El hundimiento del afamado Montelibano ha sido el naufragio más trágico que se haya registrado en el río. Algunos cuerpos nunca se encontraron, y se cree que su destino final fueron las saladas aguas del mar caribe. Durante 5 días el desfile mortífero hizo un largo recorrido por toda la curvatura de sus aguas. Los pobladores de la ribera del río se vistieron de luto, colocando flores silvestres y velas blancas en sus orillas, rezando por el descanso de las almas de quienes perecieron. 

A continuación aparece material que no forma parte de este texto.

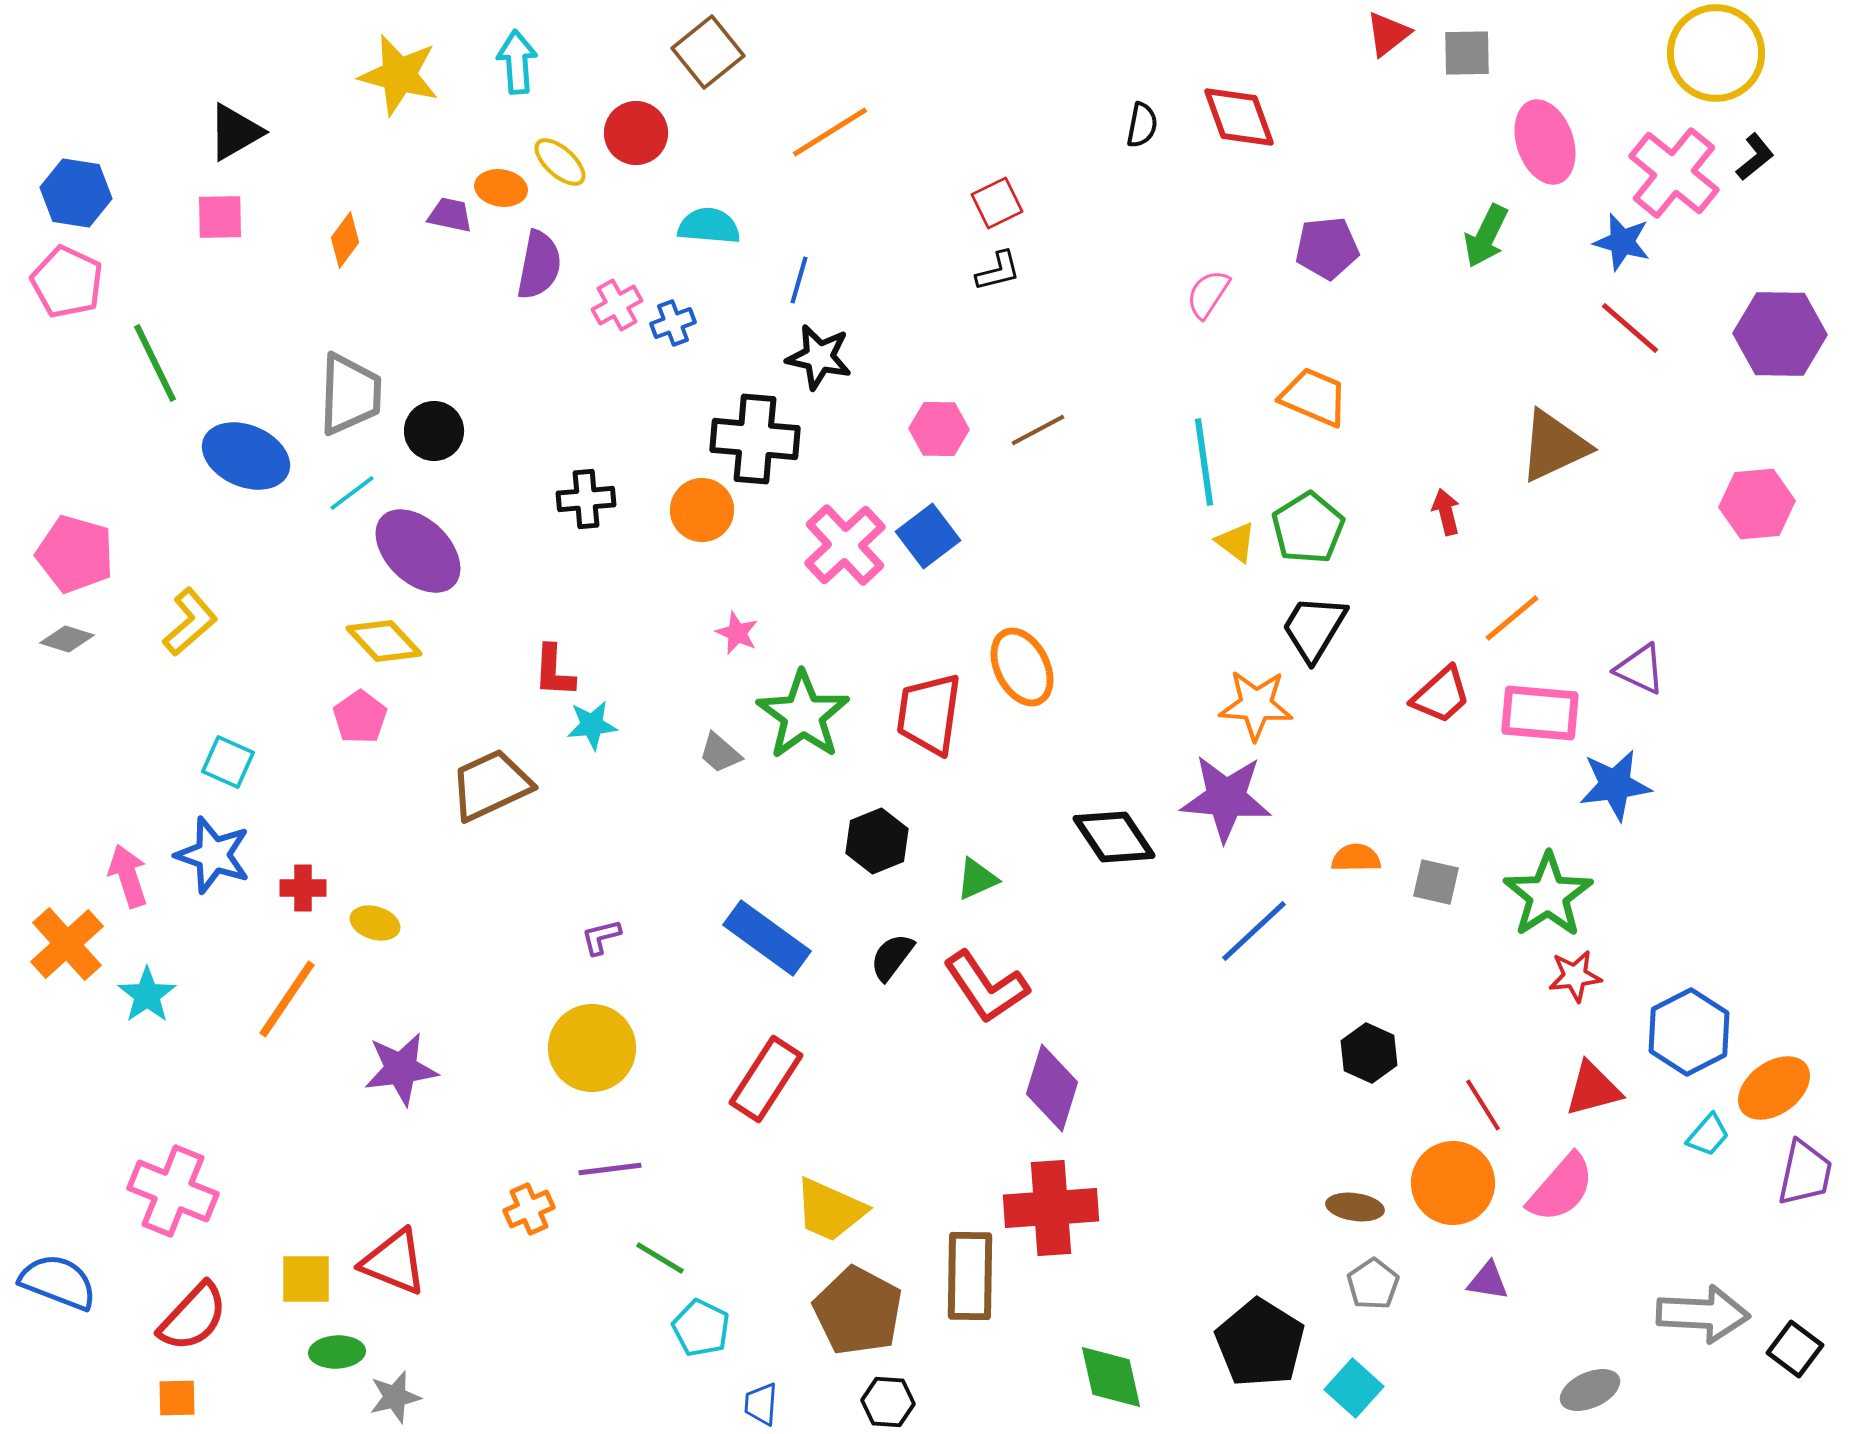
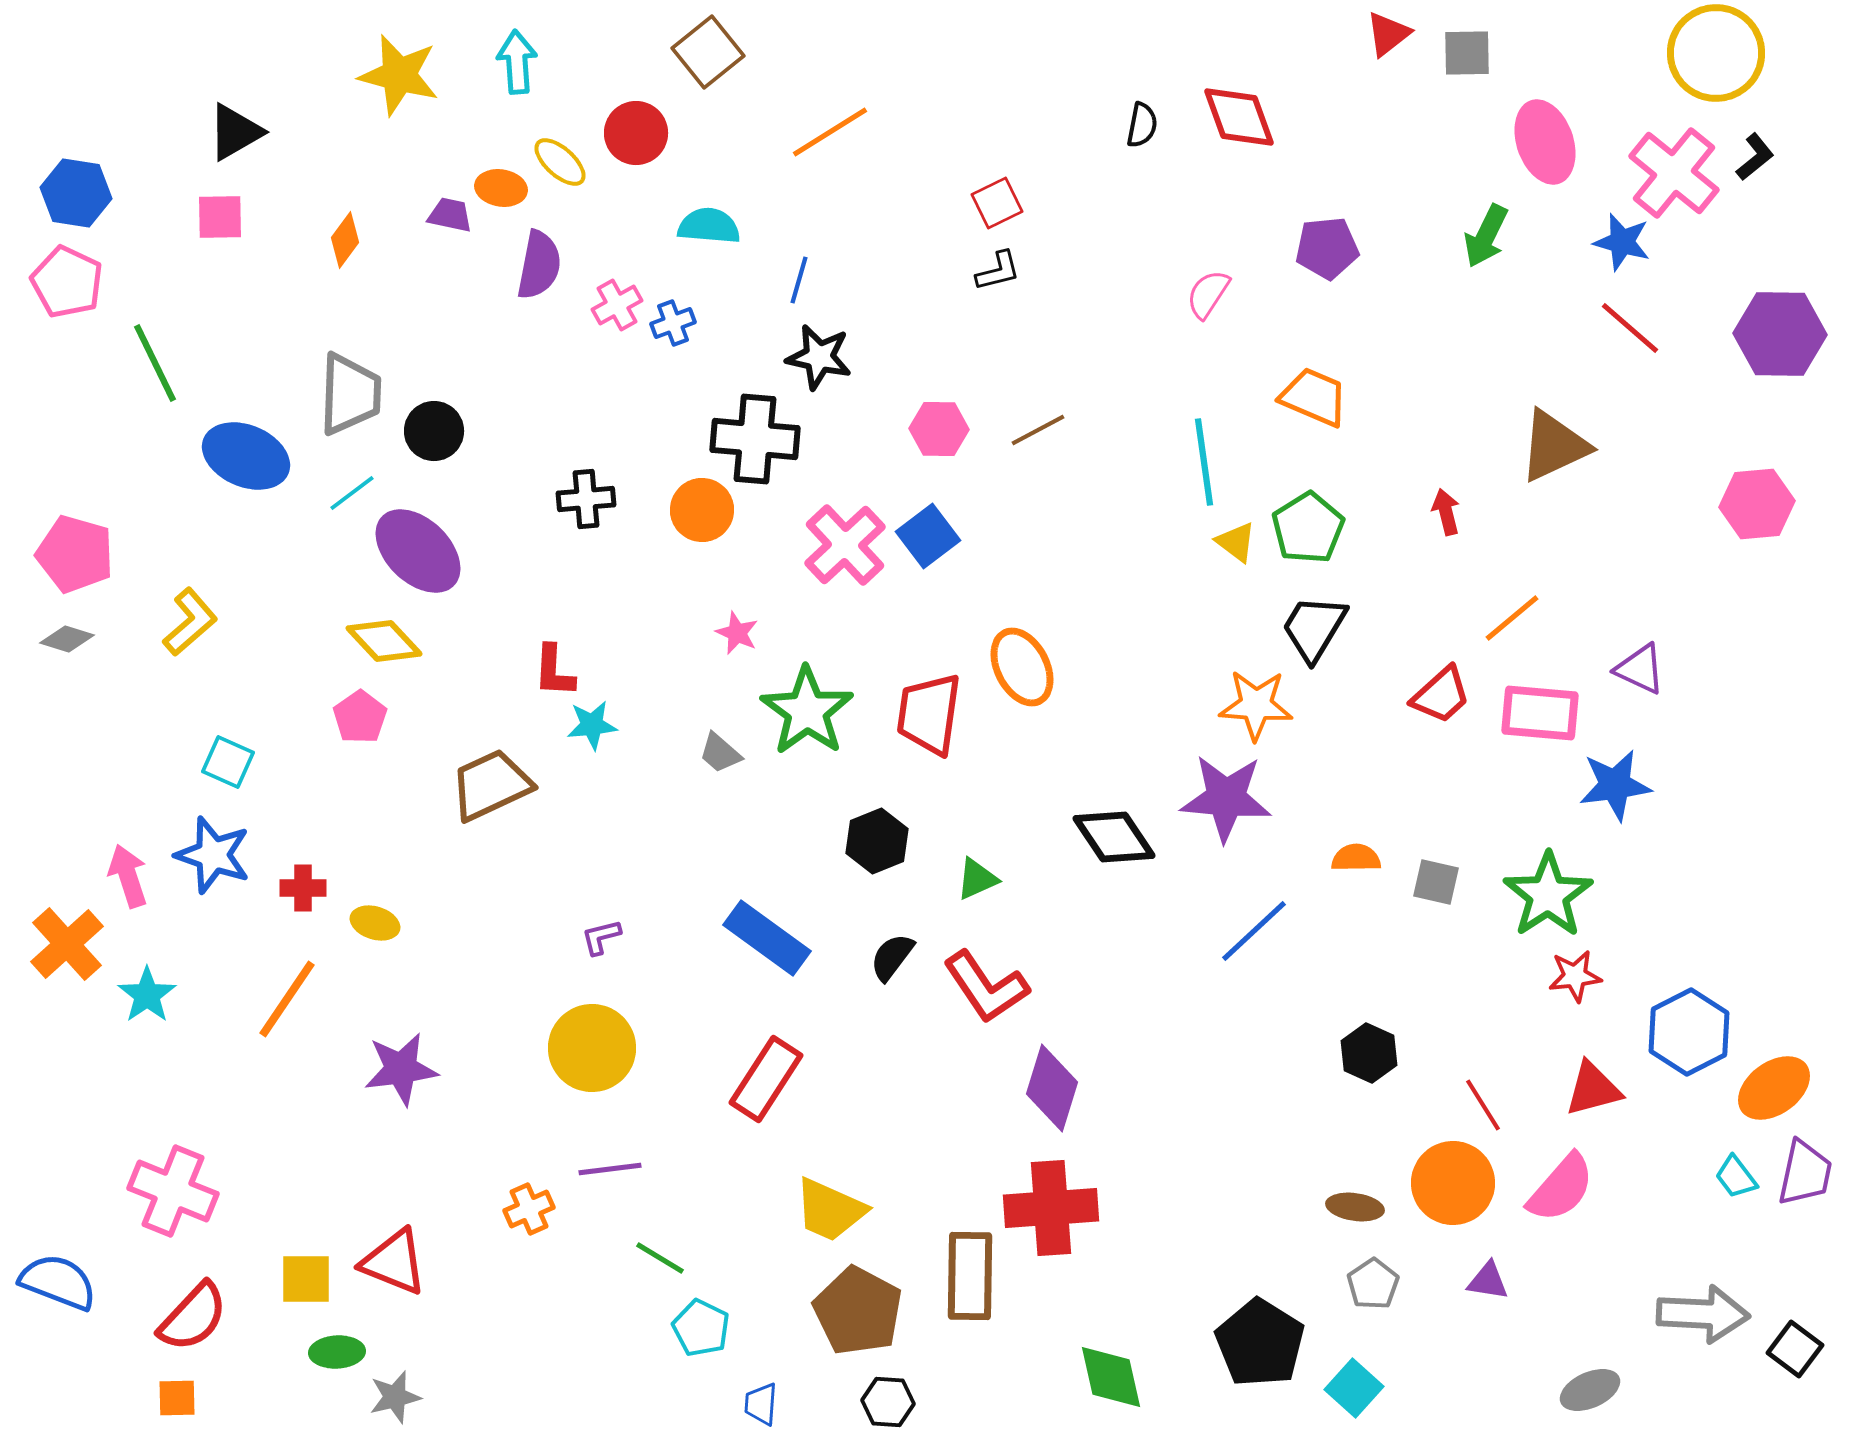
green star at (803, 715): moved 4 px right, 4 px up
cyan trapezoid at (1708, 1135): moved 28 px right, 42 px down; rotated 102 degrees clockwise
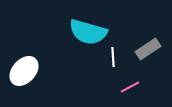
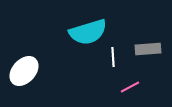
cyan semicircle: rotated 33 degrees counterclockwise
gray rectangle: rotated 30 degrees clockwise
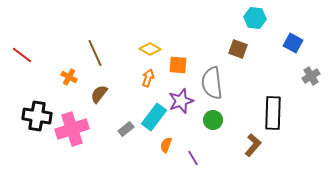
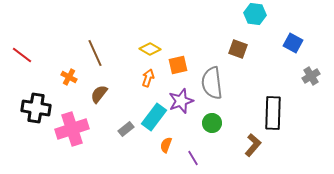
cyan hexagon: moved 4 px up
orange square: rotated 18 degrees counterclockwise
black cross: moved 1 px left, 8 px up
green circle: moved 1 px left, 3 px down
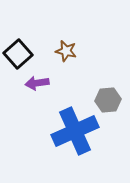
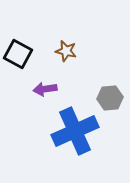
black square: rotated 20 degrees counterclockwise
purple arrow: moved 8 px right, 6 px down
gray hexagon: moved 2 px right, 2 px up
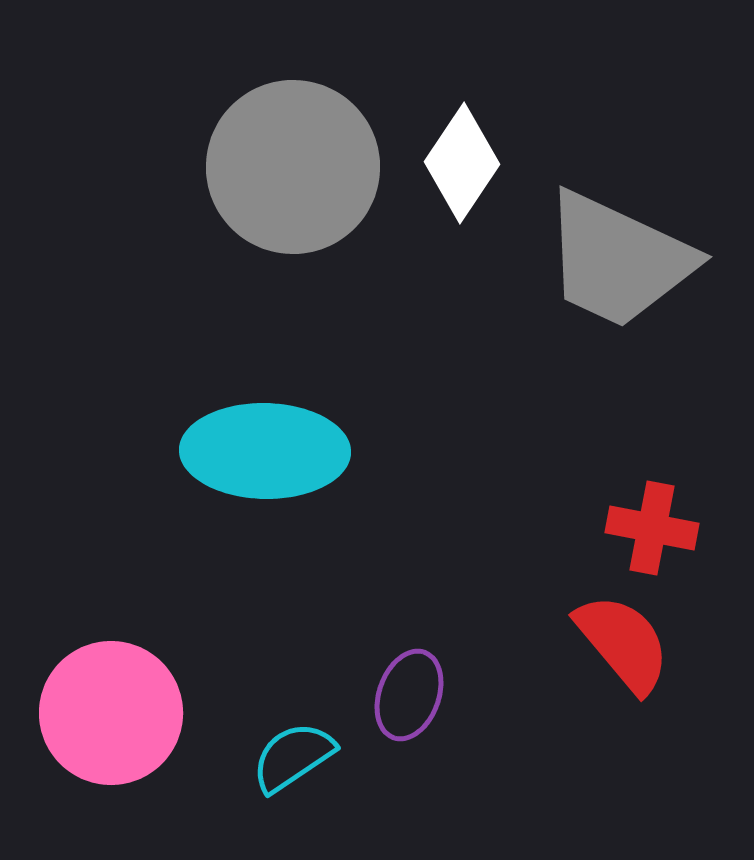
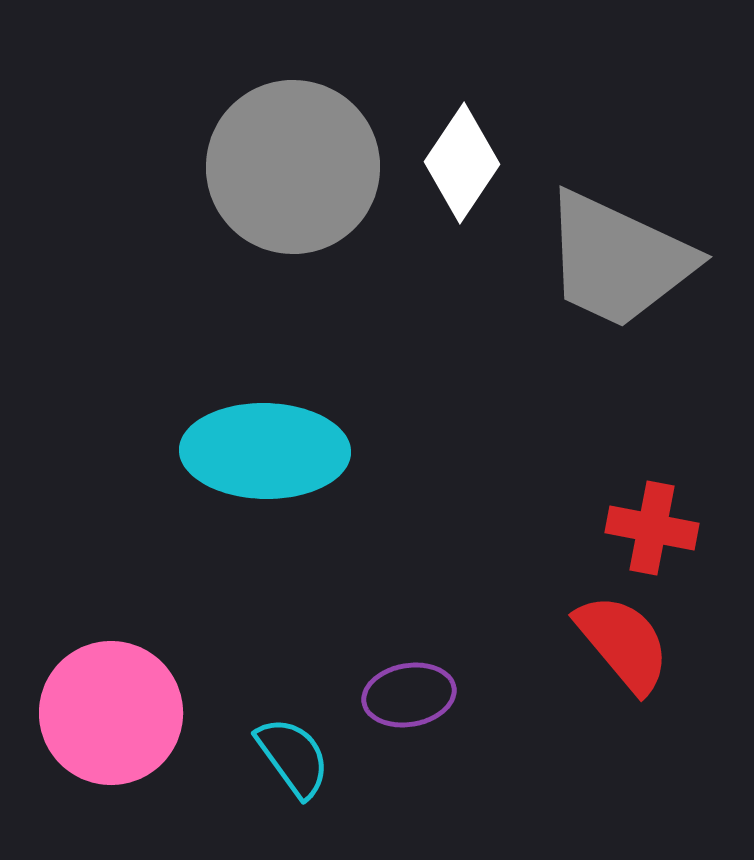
purple ellipse: rotated 60 degrees clockwise
cyan semicircle: rotated 88 degrees clockwise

Nadie utilizó sus aguas por esos 5 días para labores domésticas ni de consumo, hasta los peces, caimanes y manatíes no salieron de las profundidades esperando que el dolor fuera disipando. Los monos y ardillas avistaban desde los campanos las tardes sombrías 

Todas las embarcaciones, desde la más grande hasta la más pequeña utilizaron un banderín negro en sus proas, en consideración a ese velorio comunal que originó ventarrones y nubes negras en el novenario más triste de toda la provincia.

Los llantos se escuchaban en caseríos, pueblos y veredas, pues en cada terruño había un coterráneo que viajó ese día en el barco. Llegaron cartas del Gobernador del Bolívar Grande que se leyeron en la radio de perifoneo Arsenipur, manifestando condolencias a las familias afectadas. 

Fue tan grande aquella tragedia, que se alcanzaron a escuchar los llantos de la princesa Onomá desde el Nudo del Paramillo. 

Isabella se graduó de solterona vitalicia leyendo los 123 poemas de Antonio Machado para saciar la ausencia de Fernando, y, en Tierralta, en casa de los Gómez, el diploma de abogado está intacto, colgado en la pared de la sala haciendo gala del primer profesional que tuvo la familia.